WORK INSTRUCTIONS:
Line filter on the word "toiture": copy each matching line from the entries.

[Data extracted from a collection]
# # # # #

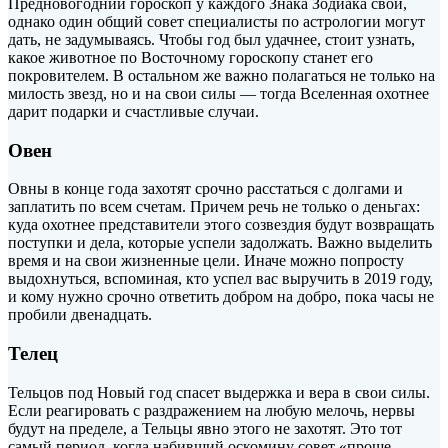
Предновогодний гороскоп у каждого Знака Зодиака свой,
однако один общий совет специалисты по астрологии могут
дать, не задумываясь. Чтобы год был удачнее, стоит узнать,
какое животное по Восточному гороскопу станет его
покровителем. В остальном же важно полагаться не
только на
милость звезд, но и на свои силы — тогда Вселенная охотнее
дарит подарки и счастливые случаи.
Овен
Овны в конце года захотят срочно расстаться с долгами и
заплатить по всем счетам. Причем речь не только о деньгах:
куда охотнее представители этого созвездия будут возвращать
поступки и дела, которые успели задолжать. Важно выделить
время и на свои жизненные цели. Иначе можно попросту
выдохнуться, вспоминая, кто успел вас выручить в 2019 году,
и кому нужно срочно ответить добром на добро, пока часы не
пробили двенадцать.
Телец
Тельцов под Новый год спасет выдержка и вера в свои силы.
Если реагировать с раздражением на любую мелочь, нервы
будут на пределе, а Тельцы явно этого не захотят. Это тот
самый период, когда набивший оскомину совет «проще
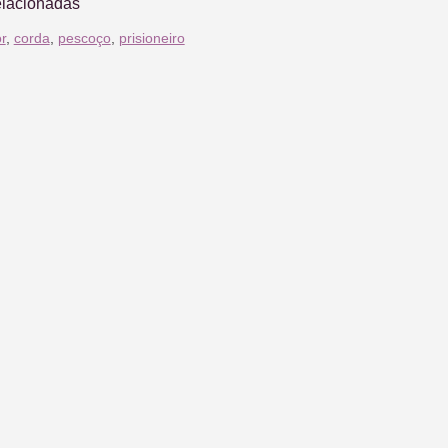
elacionadas
r
,
corda
,
pescoço
,
prisioneiro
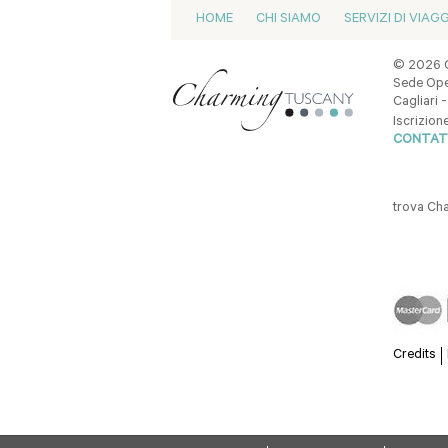
HOME
CHI SIAMO
SERVIZI DI VIAG
© 2026 C
Sede Oper
Cagliari -
Iscrizion
CONTAT
trova C
Credits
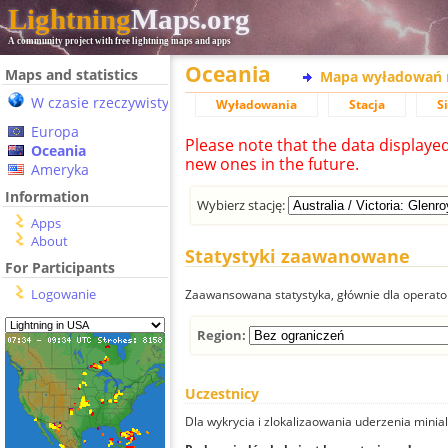
Lightning
Maps.org
A community project with free lightning maps and apps
Oceania
Maps and statistics
Mapa wyładowań 
W czasie rzeczywistym
Wyładowania
Stacja
S
Europa
Please note that the data displaye
Oceania
new ones in the future.
Ameryka
Information
Wybierz stację:
Apps
About
Statystyki zaawanowane
For Participants
Logowanie
Zaawansowana statystyka, głównie dla operator
Region:
Uczestnicy
Dla wykrycia i zlokalizaowania uderzenia minial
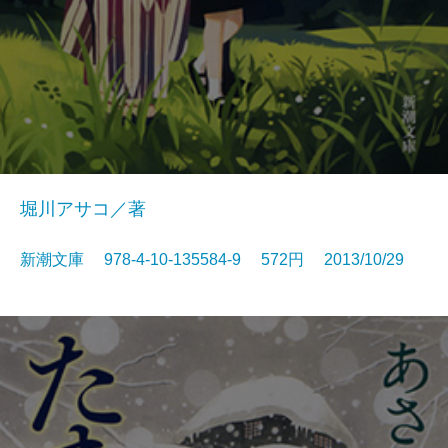
堀川アサコ／著
新潮文庫 978-4-10-135584-9 572円 2013/10/29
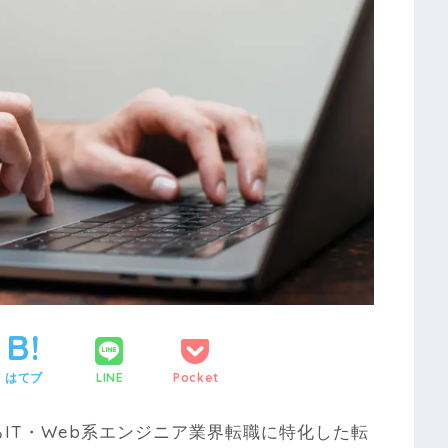
はてブ
LINE
Pocket
るIT・Web系エンジニア業界転職に特化した転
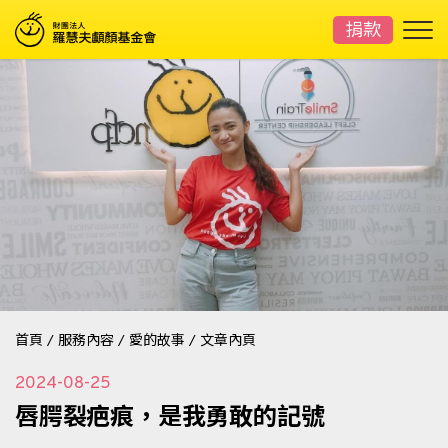
捐款
首頁
/
服務內容
/
愛的故事
/
文章內頁
2024-08-25
唇腭裂疤痕，是我勇敢的記號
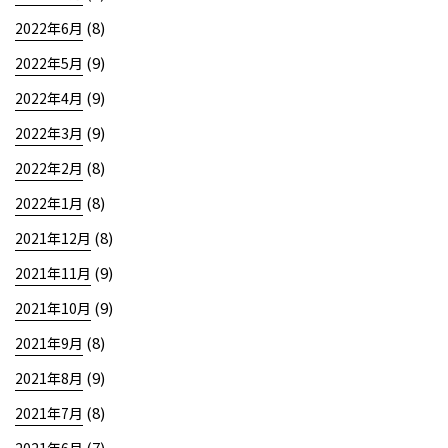
(8)
2022年6月
(9)
2022年5月
(9)
2022年4月
(9)
2022年3月
(8)
2022年2月
(8)
2022年1月
(8)
2021年12月
(9)
2021年11月
(9)
2021年10月
(8)
2021年9月
(9)
2021年8月
(8)
2021年7月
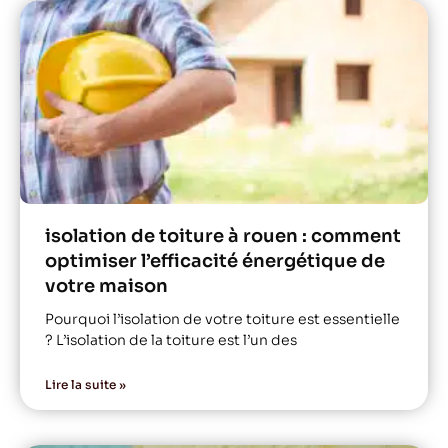
isolation de toiture à rouen : comment
optimiser l’efficacité énergétique de
votre maison
Pourquoi l’isolation de votre toiture est essentielle
? L’isolation de la toiture est l’un des
Lire la suite »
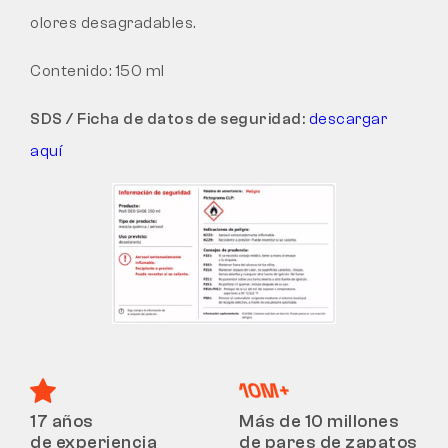
olores desagradables.
Contenido: 150 ml
SDS / Ficha de datos de seguridad:
descargar
aquí
17 años
Más de 10 millones
de experiencia
de pares de zapatos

# # # # #

RESPONSE:
isolation de toiture à rouen : comment
Pourquoi l’isolation de votre toiture est essentielle
? L’isolation de la toiture est l’un des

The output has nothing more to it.